L’introduzione dell’intelligenza artificiale – continua Longo – non solo migliora l’efficienza energetica e quindi ambientale come sanno in molti, ma abilita un modello economico diverso, sostenibile appunto. E questo avviene anche in sanità dove non solo è possibile ottimizzare le risorse investite, ma anche liberare gli operatori del settore da lavori usuranti, ripetitivi e pericolosi. È chiaro che per avere più vantaggi che rischi nell’usare l’AI sono necessarie scelte politiche (anche e soprattutto a livello internazionale) giuste, che possano costruire un nuovo sistema sanitario”.

Un’intelligenza artificiale per medico?

Nonostante le professioni sanitarie, secondo il rapporto McKinsey, siano tra quelle a minor rischio di automazione (solo un 15% delle attuali ore di lavoro saranno automatizzate entro il 2030, rispetto a percentuali molto più elevate di altre professioni), l’AI potrebbe modificare profondamente il modo di approcciare la cura per esempio supportando il personale nel fare diagnosi, nell’individuare terapie, nel creare farmaci o nell’affiancare i chirurghi. Ignorare queste opportunità, come ribadito nel libro di Longo e Scorza, porterebbe con sé il rischio reale “non tanto di essere sostituiti da macchine, ma da altri professionisti (umani) più capaci di usare le armi dell’innovazione”.

Quali i rischi nella introduzione dell’AI?

Come regola occorre “evitare di cadere nell’eccesso di ottimismo, sulla scia delle dichiarazioni di marketing delle aziende – private – che vendono i servizi di AI”, si legge nel libro di Longo e Scorza. Un’inchiesta internazionale di STAT del 2017, infatti, evidenzia come siano ancora limitate per esempio le capacità di Watson, che velocizza il processo decisionale ma non produce ancora nuova conoscenza. Oltre a questo, ci sono da considerare i problemi legati a bias algoritmici, che possono penalizzare o avvantaggiare alcuni soggetti in relazione al sesso, alla razza, all’istruzione, alla religione o all’orientamento politico.

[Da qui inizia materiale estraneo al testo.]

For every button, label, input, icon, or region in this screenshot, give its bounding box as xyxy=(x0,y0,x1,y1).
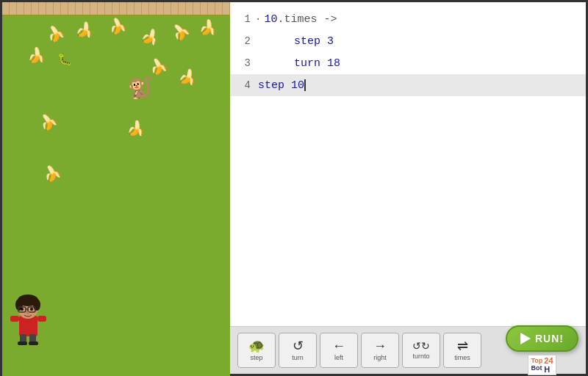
svg-point-10 xyxy=(26,311,29,314)
banana: 🍌 xyxy=(27,46,47,65)
svg-point-9 xyxy=(30,308,33,311)
turnto-label: turnto xyxy=(412,352,429,360)
banana: 🍌 xyxy=(168,19,193,44)
play-icon xyxy=(520,333,531,344)
times-button[interactable]: ⇌ times xyxy=(443,333,481,368)
bug-icon: 🐛 xyxy=(57,52,72,67)
code-content-4: step 10 xyxy=(258,79,306,92)
bottom-toolbar: 🐢 step ↺ turn ← left → right ↺↻ turnto ⇌ xyxy=(230,326,586,374)
player-character xyxy=(8,290,49,349)
turn-label: turn xyxy=(292,354,304,361)
banana: 🍌 xyxy=(43,21,67,45)
line-number-2: 2 xyxy=(236,35,251,47)
svg-point-4 xyxy=(33,299,40,311)
banana: 🍌 xyxy=(139,25,163,49)
svg-rect-0 xyxy=(19,316,37,336)
right-button[interactable]: → right xyxy=(361,333,399,368)
line-number-1: 1 xyxy=(236,13,251,25)
svg-rect-16 xyxy=(29,341,38,345)
banana: 🍌 xyxy=(147,55,170,78)
svg-rect-12 xyxy=(37,316,46,322)
turnto-button[interactable]: ↺↻ turnto xyxy=(402,333,440,368)
line-number-3: 3 xyxy=(236,57,251,69)
svg-rect-11 xyxy=(10,316,19,322)
watermark-h: H xyxy=(544,365,553,374)
watermark-bottom: Bot xyxy=(531,365,542,372)
code-line-1: 1 · 10.times -> xyxy=(230,8,586,30)
code-line-4: 4 step 10 xyxy=(230,74,586,96)
monkey-icon: 🐒 xyxy=(127,76,153,101)
code-line-3: 3 turn 18 xyxy=(230,52,586,74)
banana: 🍌 xyxy=(107,15,129,37)
left-label: left xyxy=(334,354,343,361)
step-button[interactable]: 🐢 step xyxy=(237,333,276,368)
right-icon: → xyxy=(373,339,387,352)
line-number-4: 4 xyxy=(236,79,251,91)
code-content-1: 10.times -> xyxy=(264,13,337,26)
svg-rect-15 xyxy=(18,341,27,345)
turnto-icon: ↺↻ xyxy=(412,341,430,351)
watermark-num: 24 xyxy=(544,356,553,365)
banana: 🍌 xyxy=(176,65,199,89)
main-container: 🍌 🍌 🍌 🍌 🍌 🍌 🍌 🍌 🍌 🍌 🍌 🍌 🐛 🐒 xyxy=(0,0,588,376)
step-icon: 🐢 xyxy=(248,339,265,352)
banana: 🍌 xyxy=(40,162,64,185)
code-area[interactable]: 1 · 10.times -> 2 step 3 3 xyxy=(230,2,586,326)
editor-panel: 1 · 10.times -> 2 step 3 3 xyxy=(230,2,586,374)
code-content-3: turn 18 xyxy=(258,57,340,70)
banana: 🍌 xyxy=(74,18,96,41)
run-button[interactable]: RUN! xyxy=(506,325,578,352)
left-icon: ← xyxy=(332,339,345,352)
ruler xyxy=(2,2,230,15)
times-label: times xyxy=(454,354,470,361)
turn-icon: ↺ xyxy=(293,339,304,352)
times-icon: ⇌ xyxy=(457,339,468,352)
step-label: step xyxy=(250,354,262,361)
turn-button[interactable]: ↺ turn xyxy=(279,333,317,368)
run-label: RUN! xyxy=(535,333,564,344)
banana: 🍌 xyxy=(36,109,60,134)
line-dot-1: · xyxy=(255,13,261,25)
code-line-2: 2 step 3 xyxy=(230,30,586,52)
run-section: RUN! Top Bot 24 H xyxy=(506,325,578,375)
svg-point-8 xyxy=(21,308,24,311)
left-button[interactable]: ← left xyxy=(320,333,358,368)
game-panel: 🍌 🍌 🍌 🍌 🍌 🍌 🍌 🍌 🍌 🍌 🍌 🍌 🐛 🐒 xyxy=(2,2,230,376)
banana: 🍌 xyxy=(126,118,148,140)
right-label: right xyxy=(373,354,387,361)
watermark: Top Bot 24 H xyxy=(528,355,556,375)
code-content-2: step 3 xyxy=(258,35,334,48)
banana: 🍌 xyxy=(198,17,219,38)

Due sono però i rischi ai quali guardare con maggiore attenzione” – puntualizza Longo. “Il primo è quello riferibile alla raccolta di dati da parte di grandi multinazionali e quindi alla loro analisi finalizzata alla sorveglianza. Il secondo, figlio del primo, è indubbiamente quello della manipolazione delle opinioni, possibile proprio grazie all’analisi di grandi quantità di dati che facilitano azioni di micro marketing. Vero che oggi le persone sono o dovrebbero essere più attrezzate a difendersi da tutto questo, ma il pericolo ancora resta”.

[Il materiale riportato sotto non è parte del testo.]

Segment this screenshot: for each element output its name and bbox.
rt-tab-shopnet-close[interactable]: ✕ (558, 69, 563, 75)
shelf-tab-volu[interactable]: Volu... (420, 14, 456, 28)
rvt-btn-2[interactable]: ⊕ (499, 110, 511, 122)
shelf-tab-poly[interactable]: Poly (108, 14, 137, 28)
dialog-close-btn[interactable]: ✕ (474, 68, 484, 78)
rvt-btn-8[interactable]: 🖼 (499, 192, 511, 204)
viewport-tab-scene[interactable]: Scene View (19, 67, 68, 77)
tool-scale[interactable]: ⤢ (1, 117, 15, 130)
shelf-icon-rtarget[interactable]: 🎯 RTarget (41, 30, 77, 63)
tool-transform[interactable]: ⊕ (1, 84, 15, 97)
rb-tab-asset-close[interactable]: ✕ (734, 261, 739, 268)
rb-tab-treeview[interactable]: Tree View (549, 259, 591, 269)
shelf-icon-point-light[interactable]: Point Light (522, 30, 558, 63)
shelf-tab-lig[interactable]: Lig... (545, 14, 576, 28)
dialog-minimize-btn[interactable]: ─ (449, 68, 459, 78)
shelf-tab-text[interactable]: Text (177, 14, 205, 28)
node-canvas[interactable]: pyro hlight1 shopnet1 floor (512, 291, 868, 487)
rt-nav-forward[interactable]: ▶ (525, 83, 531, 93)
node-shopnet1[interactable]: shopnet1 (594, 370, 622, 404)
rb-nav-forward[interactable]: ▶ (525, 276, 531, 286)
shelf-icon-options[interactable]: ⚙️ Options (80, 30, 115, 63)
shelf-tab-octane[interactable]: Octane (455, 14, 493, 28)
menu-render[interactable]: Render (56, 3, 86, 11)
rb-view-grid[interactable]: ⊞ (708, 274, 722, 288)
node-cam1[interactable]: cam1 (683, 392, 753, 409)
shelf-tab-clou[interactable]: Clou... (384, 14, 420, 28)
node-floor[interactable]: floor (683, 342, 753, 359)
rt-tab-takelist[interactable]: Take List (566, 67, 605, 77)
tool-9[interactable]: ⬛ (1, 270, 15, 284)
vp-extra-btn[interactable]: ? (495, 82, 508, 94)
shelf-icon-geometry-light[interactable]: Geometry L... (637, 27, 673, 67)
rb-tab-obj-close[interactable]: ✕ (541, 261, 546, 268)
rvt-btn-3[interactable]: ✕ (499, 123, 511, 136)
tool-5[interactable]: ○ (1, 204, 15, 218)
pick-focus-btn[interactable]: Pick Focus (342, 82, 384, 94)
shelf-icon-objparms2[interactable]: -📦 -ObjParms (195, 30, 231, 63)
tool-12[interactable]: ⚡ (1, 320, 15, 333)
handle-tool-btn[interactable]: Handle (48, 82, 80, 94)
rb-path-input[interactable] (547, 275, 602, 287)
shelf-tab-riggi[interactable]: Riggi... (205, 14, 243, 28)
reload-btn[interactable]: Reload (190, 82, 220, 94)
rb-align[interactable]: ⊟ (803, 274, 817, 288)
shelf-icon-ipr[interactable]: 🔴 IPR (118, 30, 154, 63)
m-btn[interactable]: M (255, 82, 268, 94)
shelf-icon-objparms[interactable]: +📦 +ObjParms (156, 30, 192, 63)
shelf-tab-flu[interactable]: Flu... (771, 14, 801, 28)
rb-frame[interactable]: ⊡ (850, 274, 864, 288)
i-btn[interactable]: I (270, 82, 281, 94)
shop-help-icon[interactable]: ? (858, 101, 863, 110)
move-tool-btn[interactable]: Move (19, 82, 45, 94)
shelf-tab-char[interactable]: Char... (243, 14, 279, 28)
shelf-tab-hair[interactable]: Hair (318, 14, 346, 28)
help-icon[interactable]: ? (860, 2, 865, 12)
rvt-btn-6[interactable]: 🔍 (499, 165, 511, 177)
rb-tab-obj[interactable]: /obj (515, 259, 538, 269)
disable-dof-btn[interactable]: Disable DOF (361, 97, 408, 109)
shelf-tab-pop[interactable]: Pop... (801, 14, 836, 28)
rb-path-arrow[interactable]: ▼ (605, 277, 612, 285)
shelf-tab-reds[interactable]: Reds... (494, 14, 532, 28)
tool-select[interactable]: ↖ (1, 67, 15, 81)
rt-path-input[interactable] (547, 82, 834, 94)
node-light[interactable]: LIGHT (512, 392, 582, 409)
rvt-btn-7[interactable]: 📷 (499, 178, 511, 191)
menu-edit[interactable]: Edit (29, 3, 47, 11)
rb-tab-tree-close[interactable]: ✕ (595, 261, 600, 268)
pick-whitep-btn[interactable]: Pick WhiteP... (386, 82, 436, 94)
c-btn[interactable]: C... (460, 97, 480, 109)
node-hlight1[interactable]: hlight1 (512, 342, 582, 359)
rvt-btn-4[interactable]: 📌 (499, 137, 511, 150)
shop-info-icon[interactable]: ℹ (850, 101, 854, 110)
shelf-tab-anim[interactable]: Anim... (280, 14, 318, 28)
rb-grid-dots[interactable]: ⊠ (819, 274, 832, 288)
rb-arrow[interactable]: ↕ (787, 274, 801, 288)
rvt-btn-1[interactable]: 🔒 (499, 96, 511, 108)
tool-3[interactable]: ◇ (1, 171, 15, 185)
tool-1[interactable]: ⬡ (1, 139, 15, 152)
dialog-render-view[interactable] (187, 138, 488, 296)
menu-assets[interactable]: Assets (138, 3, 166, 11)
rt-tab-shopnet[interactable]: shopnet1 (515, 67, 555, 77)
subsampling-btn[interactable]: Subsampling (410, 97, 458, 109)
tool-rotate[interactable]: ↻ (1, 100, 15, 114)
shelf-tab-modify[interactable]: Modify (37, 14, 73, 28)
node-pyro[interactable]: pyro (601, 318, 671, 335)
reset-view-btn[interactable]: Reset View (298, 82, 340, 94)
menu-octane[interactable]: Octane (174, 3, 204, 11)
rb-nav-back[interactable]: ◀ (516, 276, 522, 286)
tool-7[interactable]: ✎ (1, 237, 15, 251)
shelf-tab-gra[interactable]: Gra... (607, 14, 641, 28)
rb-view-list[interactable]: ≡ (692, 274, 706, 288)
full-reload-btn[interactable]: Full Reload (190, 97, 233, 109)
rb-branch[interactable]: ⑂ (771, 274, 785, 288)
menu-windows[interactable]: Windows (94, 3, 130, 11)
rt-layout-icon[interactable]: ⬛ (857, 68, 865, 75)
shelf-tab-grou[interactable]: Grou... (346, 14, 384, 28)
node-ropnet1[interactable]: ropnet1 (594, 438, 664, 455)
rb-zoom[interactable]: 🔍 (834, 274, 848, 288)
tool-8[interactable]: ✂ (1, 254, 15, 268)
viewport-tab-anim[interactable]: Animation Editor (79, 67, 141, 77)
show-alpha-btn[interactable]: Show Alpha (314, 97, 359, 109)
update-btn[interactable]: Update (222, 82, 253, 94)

Quali gli impatti dell’intelligenza artificiale sulla privacy? Cosa aspettarci per il futuro?

Difficile dire cosa dobbiamo aspettarci” – risponde Guido Scorza, coautore del libro Intelligenza Artificiale e nominato di recente componente dell’Autorità Garante Privacy. “Più facile dire, anche sulla base di quanto vissuto negli ultimi mesi, cosa è auspicabile non ci si debba aspettare: cittadini posti davanti a un bivio che non trova giustificazione alcuna nella Costituzione tra veder tutelato il proprio diritto alla salute in maniera più efficace – magari domani utilizzando una certa soluzione di intelligenza artificiale – e veder compressa la propria privacy. Più salute meno privacy e viceversa è una prospettazione democraticamente insostenibile che c’è da augurarsi non appartenga al nostro futuro. Le regole, post GDPR ci sono e sono regole che, salvo eccezioni, non vietano ma impongono limiti, vincoli e processi idonei a garantire che il trattamento dei dati personali, anche particolari – o sensibili come si diceva ieri – non comprima oltre la soglia del giuridicamente e democraticamente sostenibile la privacy del singolo”.